The new ‘rule of six’ means that social gatherings of more than six people in Scotland will not be allowed, bar some exceptions. Scotland currently remains in phase 3 of its lockdown route map, with a limit of 20 people in place for funeral services.
If you are considered part of the higher risk or extremely high risk group and wish to attend a funeral service in person, then “you must seriously consider this in line with important public health advice applicable to you and available on NHS Inform.” The restrictions are in place to help prevent and mitigate any potential spread of Covid-19 among different households and the wider community.
All attendees must maintain at least a 2-metre distance from each other at all times, except where they are from the same household, or a carer and the person is assisted by the carer. Those in attendance should also maintain good hand and cough hygiene, both before and after attending a service, including regular handwashing. If it is not possible for the person leading the funeral service or providing the eulogy to remain at least 2 meters away from others, or to use a protective screen, then they must wear a face covering.

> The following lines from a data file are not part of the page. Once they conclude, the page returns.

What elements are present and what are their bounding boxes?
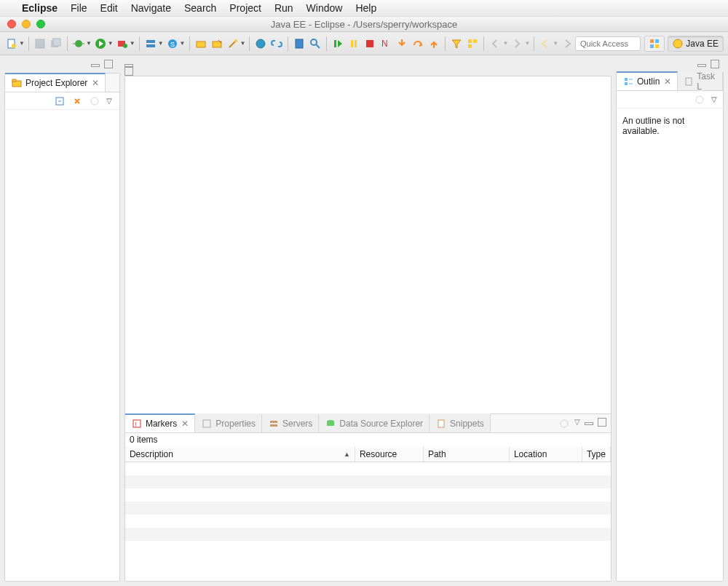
filter-icon[interactable] bbox=[449, 36, 464, 51]
svg-rect-2 bbox=[36, 39, 44, 48]
dse-tab[interactable]: Data Source Explorer bbox=[319, 413, 430, 432]
disconnect-icon[interactable]: N bbox=[379, 36, 393, 51]
stop-icon[interactable] bbox=[363, 36, 377, 51]
menu-file[interactable]: File bbox=[71, 2, 87, 14]
bottom-panel: ! Markers ✕ Properties Servers Data Sour… bbox=[124, 413, 612, 582]
view-menu-icon[interactable]: ▽ bbox=[711, 95, 717, 103]
table-row bbox=[125, 541, 611, 554]
link-with-editor-icon[interactable] bbox=[71, 95, 83, 107]
new-server-dropdown-icon[interactable]: ▼ bbox=[158, 40, 164, 47]
menu-project[interactable]: Project bbox=[229, 2, 261, 14]
table-row bbox=[125, 515, 611, 528]
step-return-icon[interactable] bbox=[427, 36, 441, 51]
back-dropdown-icon[interactable]: ▼ bbox=[553, 40, 558, 47]
menu-app[interactable]: Eclipse bbox=[22, 2, 58, 14]
snippets-icon bbox=[435, 418, 447, 429]
editor-area[interactable] bbox=[124, 76, 612, 425]
run-last-icon[interactable] bbox=[115, 36, 130, 51]
close-icon[interactable]: ✕ bbox=[664, 76, 671, 87]
close-icon[interactable]: ✕ bbox=[181, 419, 189, 429]
new-dropdown-icon[interactable]: ▼ bbox=[19, 40, 25, 47]
task-list-tab[interactable]: Task L bbox=[678, 71, 723, 90]
project-explorer-tab[interactable]: Project Explorer ✕ bbox=[5, 73, 106, 92]
next-annotation-icon[interactable] bbox=[510, 36, 524, 51]
step-into-icon[interactable] bbox=[395, 36, 409, 51]
open-perspective-button[interactable] bbox=[644, 36, 665, 52]
editor-maximize-icon[interactable] bbox=[124, 67, 133, 76]
svg-point-1 bbox=[12, 44, 16, 48]
svg-text:N: N bbox=[381, 39, 388, 49]
back-icon[interactable] bbox=[538, 36, 553, 51]
menu-help[interactable]: Help bbox=[355, 2, 376, 14]
next-dropdown-icon[interactable]: ▼ bbox=[524, 40, 530, 47]
markers-tab[interactable]: ! Markers ✕ bbox=[125, 413, 195, 432]
col-type[interactable]: Type bbox=[582, 446, 611, 462]
wand-icon[interactable] bbox=[226, 36, 240, 51]
outline-title: Outlin bbox=[637, 76, 660, 87]
new-package-icon[interactable] bbox=[194, 36, 208, 51]
resume-icon[interactable] bbox=[331, 36, 345, 51]
perspective-javaee-button[interactable]: Java EE bbox=[668, 36, 724, 52]
run-last-dropdown-icon[interactable]: ▼ bbox=[130, 40, 135, 47]
properties-tab[interactable]: Properties bbox=[195, 413, 262, 432]
pause-icon[interactable] bbox=[347, 36, 361, 51]
quick-access-input[interactable] bbox=[575, 36, 641, 51]
col-location[interactable]: Location bbox=[510, 446, 582, 462]
col-description[interactable]: Description▲ bbox=[125, 446, 355, 462]
open-type-icon[interactable] bbox=[210, 36, 224, 51]
svg-rect-32 bbox=[468, 44, 472, 48]
outline-maximize-icon[interactable] bbox=[711, 60, 719, 68]
organize-icon[interactable] bbox=[465, 36, 480, 51]
prev-dropdown-icon[interactable]: ▼ bbox=[502, 40, 508, 47]
col-resource[interactable]: Resource bbox=[355, 446, 424, 462]
page-icon[interactable] bbox=[292, 36, 306, 51]
menu-navigate[interactable]: Navigate bbox=[131, 2, 171, 14]
menu-window[interactable]: Window bbox=[306, 2, 343, 14]
focus-icon[interactable] bbox=[89, 95, 100, 107]
svg-rect-31 bbox=[473, 39, 477, 43]
prev-annotation-icon[interactable] bbox=[488, 36, 502, 51]
main-toolbar: ▼ ▼ ▼ ▼ ▼ S▼ ▼ N ▼ ▼ ▼ ▼ Java EE bbox=[0, 32, 728, 55]
markers-maximize-icon[interactable] bbox=[598, 418, 606, 427]
debug-dropdown-icon[interactable]: ▼ bbox=[86, 40, 92, 47]
new-icon[interactable] bbox=[4, 36, 19, 51]
globe-icon[interactable] bbox=[253, 36, 268, 51]
table-row bbox=[125, 502, 611, 515]
servers-tab[interactable]: Servers bbox=[262, 413, 319, 432]
svg-rect-36 bbox=[655, 44, 659, 48]
run-dropdown-icon[interactable]: ▼ bbox=[108, 40, 114, 47]
menu-search[interactable]: Search bbox=[184, 2, 216, 14]
menu-edit[interactable]: Edit bbox=[100, 2, 118, 14]
markers-minimize-icon[interactable] bbox=[585, 422, 593, 425]
run-icon[interactable] bbox=[93, 36, 108, 51]
debug-icon[interactable] bbox=[71, 36, 86, 51]
collapse-all-icon[interactable] bbox=[54, 95, 66, 107]
save-all-icon[interactable] bbox=[49, 36, 63, 51]
svg-rect-39 bbox=[12, 79, 16, 82]
menu-run[interactable]: Run bbox=[274, 2, 293, 14]
outline-minimize-icon[interactable] bbox=[697, 64, 706, 67]
svg-point-11 bbox=[123, 44, 127, 48]
link-icon[interactable] bbox=[269, 36, 284, 51]
pe-minimize-icon[interactable] bbox=[91, 64, 100, 67]
pe-maximize-icon[interactable] bbox=[104, 60, 113, 68]
new-server-icon[interactable] bbox=[143, 36, 158, 51]
outline-tab[interactable]: Outlin ✕ bbox=[617, 71, 678, 90]
quick-access[interactable] bbox=[575, 36, 641, 51]
focus-icon[interactable] bbox=[558, 418, 570, 429]
snippets-tab[interactable]: Snippets bbox=[430, 413, 491, 432]
svg-rect-46 bbox=[270, 421, 277, 423]
close-icon[interactable]: ✕ bbox=[92, 78, 99, 88]
view-menu-icon[interactable]: ▽ bbox=[574, 418, 580, 429]
skype-dropdown-icon[interactable]: ▼ bbox=[180, 40, 186, 47]
search-icon[interactable] bbox=[308, 36, 323, 51]
step-over-icon[interactable] bbox=[411, 36, 425, 51]
view-menu-icon[interactable]: ▽ bbox=[106, 97, 112, 105]
focus-icon[interactable] bbox=[694, 94, 705, 106]
skype-icon[interactable]: S bbox=[165, 36, 180, 51]
col-path[interactable]: Path bbox=[424, 446, 510, 462]
save-icon[interactable] bbox=[33, 36, 47, 51]
project-explorer-view: Project Explorer ✕ ▽ bbox=[4, 73, 120, 582]
wand-dropdown-icon[interactable]: ▼ bbox=[240, 40, 246, 47]
forward-icon[interactable] bbox=[560, 36, 574, 51]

Much food and whiskey was consumed at wakes, and in some traditions there was a set amount one could drink or was given. It was sometimes a burden for the poor to provide food and drink to all the mourners, but it was also a requirement of the funeral process.
In the 17th century one Englishman put down to paper his not very flattering observances of his tour of Scotland, which did include a Scottish funeral: “When anyone dies, the sexton or bell-man Goethe about the streets, with a small bell in his hand, which he tinkle all along as he Goethe, and now, and then he makes a stand and proclaims who is dead, and invites the people to come to the funeral at such an hour. Ringing a bell seems to have been a common element of funerals in Scotland, and the “bell-man” was paid for his services.